[Records contained in a dataset]
* * * * *

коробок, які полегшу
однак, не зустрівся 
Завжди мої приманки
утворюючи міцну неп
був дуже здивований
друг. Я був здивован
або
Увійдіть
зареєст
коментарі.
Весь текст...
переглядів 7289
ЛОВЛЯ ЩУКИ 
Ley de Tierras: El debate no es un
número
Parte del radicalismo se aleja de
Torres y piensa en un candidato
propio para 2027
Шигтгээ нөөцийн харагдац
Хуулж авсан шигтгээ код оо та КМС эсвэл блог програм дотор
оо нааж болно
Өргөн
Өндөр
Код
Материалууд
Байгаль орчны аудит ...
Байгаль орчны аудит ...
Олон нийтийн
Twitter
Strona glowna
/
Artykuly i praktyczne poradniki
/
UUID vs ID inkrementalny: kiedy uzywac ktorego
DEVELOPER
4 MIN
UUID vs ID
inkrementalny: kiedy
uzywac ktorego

* * * * *

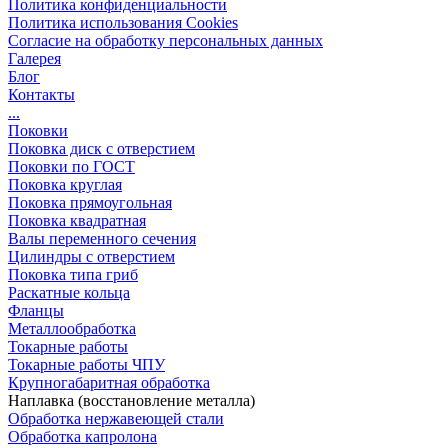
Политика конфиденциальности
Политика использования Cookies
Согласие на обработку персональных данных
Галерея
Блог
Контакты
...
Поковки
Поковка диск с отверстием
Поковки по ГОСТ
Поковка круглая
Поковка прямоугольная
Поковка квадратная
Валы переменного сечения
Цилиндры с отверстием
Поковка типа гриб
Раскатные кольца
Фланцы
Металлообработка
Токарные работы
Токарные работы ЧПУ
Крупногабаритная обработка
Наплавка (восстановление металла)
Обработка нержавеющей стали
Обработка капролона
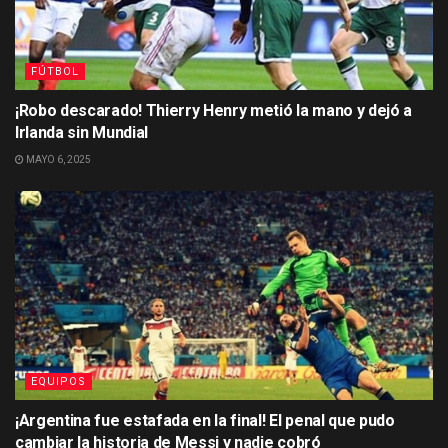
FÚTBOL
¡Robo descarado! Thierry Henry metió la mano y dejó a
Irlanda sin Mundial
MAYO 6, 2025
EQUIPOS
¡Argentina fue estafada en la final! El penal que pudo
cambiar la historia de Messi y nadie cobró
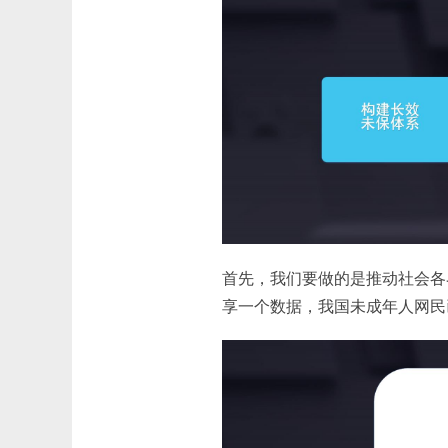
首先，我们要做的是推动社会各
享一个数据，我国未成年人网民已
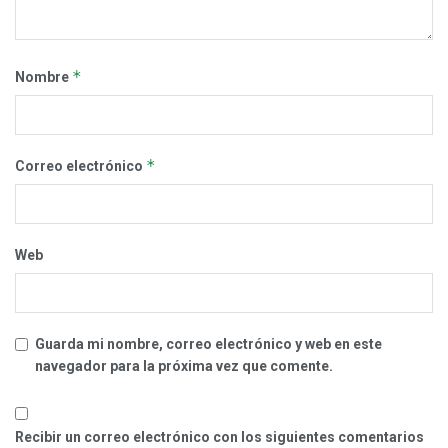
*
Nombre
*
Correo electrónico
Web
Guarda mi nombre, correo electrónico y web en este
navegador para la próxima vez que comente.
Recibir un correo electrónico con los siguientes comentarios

* * * * *

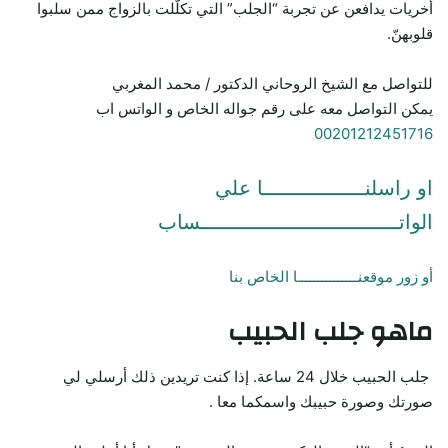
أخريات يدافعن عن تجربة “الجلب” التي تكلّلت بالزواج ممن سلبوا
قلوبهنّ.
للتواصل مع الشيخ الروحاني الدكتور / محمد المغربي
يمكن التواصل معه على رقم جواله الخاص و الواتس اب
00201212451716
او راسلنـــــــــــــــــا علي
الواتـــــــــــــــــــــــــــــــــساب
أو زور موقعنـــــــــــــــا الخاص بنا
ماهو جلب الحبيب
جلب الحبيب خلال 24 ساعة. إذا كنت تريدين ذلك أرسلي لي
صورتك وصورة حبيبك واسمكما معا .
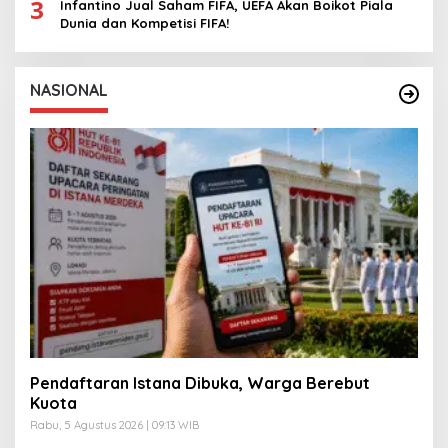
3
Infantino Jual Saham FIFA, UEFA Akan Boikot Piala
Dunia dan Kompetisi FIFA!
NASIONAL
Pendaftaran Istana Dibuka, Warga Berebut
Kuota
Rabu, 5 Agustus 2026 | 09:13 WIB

* * * * *

◆ **What you should do**: Beginning at the line above that contains "Токарные работы ЧПУ" and going on through the line that contains "Recibir un correo", please copy every line exactly, leaving the pictures out and adding nothing.

◆ **Problem solution**:
Токарные работы ЧПУ
Крупногабаритная обработка
Наплавка (восстановление металла)
Обработка нержавеющей стали
Обработка капролона
FÚTBOL
¡Robo descarado! Thierry Henry metió la mano y dejó a
Irlanda sin Mundial
MAYO 6, 2025
EQUIPOS
¡Argentina fue estafada en la final! El penal que pudo
cambiar la historia de Messi y nadie cobró
首先，我们要做的是推动社会各
享一个数据，我国未成年人网民已
*
Nombre
*
Correo electrónico
Web
Guarda mi nombre, correo electrónico y web en este
navegador para la próxima vez que comente.
Recibir un correo electrónico con los siguientes comentarios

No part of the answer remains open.